Smaller parties vie for votes in Quebec election
Published Sunday, April 6, 2014 7:14PM EDT
You could be forgiven for not knowing there are 19 political parties vying for your vote in this election, if your knowledge of the parties was based on which ones have the most signs plastered on street lights and telephone poles.
Most of the smaller parties don't have the budget for signs and advertisements, and that some say is what keeps them on the fringe.
You won't find any media buses following Adrien Pouliot's campaign. Getting known is half the battle for the leader of the Conservative Party of Quebec.
The other half? Convincing Quebecers to vote conservative.
“Most people say ‘There's a conservative party in Quebec?’ And I say yes, and it has nothing to do with the federal party, he said
“But once you get through that hurdle and you start talking about smaller government and less taxes, bureaucracy and programs, people are interested.”
Pouliot and his candidates have a lot of competition for that one vote - and no government funding to get it.
“The way financing works (is) the bigger parties have made it difficult for the smaller parties to get in the race. People can give only $100, so it makes it difficult. It forces us to be creative,” he said.
In their case, that means round signs that are meant to stand out.
In Hochelaga Maisonneuve, Justin Canning hasn't put up any signs. As the Partie Nul candidate in the area, there's no point.
“It's a party whose only goal is to give people the legal opportunity to annul their vote during the elections,” Canning explained.
It's a growing party too - from 10 candidates in the last election, they have 24 this time round.

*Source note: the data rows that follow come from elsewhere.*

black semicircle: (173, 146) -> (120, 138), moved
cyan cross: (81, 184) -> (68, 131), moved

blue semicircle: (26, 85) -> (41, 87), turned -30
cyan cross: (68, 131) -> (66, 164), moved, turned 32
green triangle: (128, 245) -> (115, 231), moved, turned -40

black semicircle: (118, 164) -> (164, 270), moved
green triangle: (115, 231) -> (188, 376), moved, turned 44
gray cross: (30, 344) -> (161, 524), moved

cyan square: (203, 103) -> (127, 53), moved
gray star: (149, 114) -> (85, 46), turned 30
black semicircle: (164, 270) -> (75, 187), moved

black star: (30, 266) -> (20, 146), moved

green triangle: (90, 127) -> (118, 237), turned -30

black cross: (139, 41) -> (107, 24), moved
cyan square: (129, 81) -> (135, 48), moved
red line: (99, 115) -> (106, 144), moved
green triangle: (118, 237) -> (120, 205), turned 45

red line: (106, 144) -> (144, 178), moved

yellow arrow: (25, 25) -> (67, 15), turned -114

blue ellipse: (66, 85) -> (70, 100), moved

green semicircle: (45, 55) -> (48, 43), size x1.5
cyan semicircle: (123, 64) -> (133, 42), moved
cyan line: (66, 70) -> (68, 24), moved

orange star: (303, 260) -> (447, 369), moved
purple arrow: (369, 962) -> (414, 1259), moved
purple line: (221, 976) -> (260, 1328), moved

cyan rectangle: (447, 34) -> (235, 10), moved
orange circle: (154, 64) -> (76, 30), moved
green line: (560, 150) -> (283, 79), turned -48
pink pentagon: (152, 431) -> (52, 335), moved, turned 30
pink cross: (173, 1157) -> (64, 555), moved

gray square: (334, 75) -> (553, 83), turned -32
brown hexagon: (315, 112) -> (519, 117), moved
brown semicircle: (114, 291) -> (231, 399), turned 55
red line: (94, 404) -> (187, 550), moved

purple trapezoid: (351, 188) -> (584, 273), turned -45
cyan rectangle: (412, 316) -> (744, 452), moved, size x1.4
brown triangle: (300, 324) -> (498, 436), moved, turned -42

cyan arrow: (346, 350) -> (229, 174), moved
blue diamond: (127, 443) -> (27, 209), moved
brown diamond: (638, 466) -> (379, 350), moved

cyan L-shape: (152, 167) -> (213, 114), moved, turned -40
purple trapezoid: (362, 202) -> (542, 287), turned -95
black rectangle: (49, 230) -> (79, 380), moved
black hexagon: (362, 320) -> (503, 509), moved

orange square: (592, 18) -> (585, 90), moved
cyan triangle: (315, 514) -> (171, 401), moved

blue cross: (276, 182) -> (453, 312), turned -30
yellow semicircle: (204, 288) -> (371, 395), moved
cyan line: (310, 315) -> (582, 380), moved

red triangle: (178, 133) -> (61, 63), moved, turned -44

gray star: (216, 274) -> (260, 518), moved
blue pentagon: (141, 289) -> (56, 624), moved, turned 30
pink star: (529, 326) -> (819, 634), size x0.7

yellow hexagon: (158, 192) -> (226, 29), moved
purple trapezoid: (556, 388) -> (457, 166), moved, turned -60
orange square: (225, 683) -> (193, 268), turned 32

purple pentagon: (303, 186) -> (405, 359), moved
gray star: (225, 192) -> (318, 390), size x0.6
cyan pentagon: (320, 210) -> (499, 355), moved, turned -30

Becoming a candidate was the only canvassing Canning had to do.
“The only thing I had to do was get a 100 signatures, and it was really interesting to talk to people. They were all for having more choice to say that you're not satisfied,” he said.
Pierre Chenier is the leader of the Marxist-Leninist Party of Quebec. He says the dominant political parties control the conversation - leaving regular people out.
And that’s a fact that all these small parties want to change.
“An election is a moment where people are supposed to speak about what they want and that is eliminated from the whole process, Chenier said.
“It's just not (the parties that) are marginalized. It's the issues that the people face every day that are nowhere in this campaign.”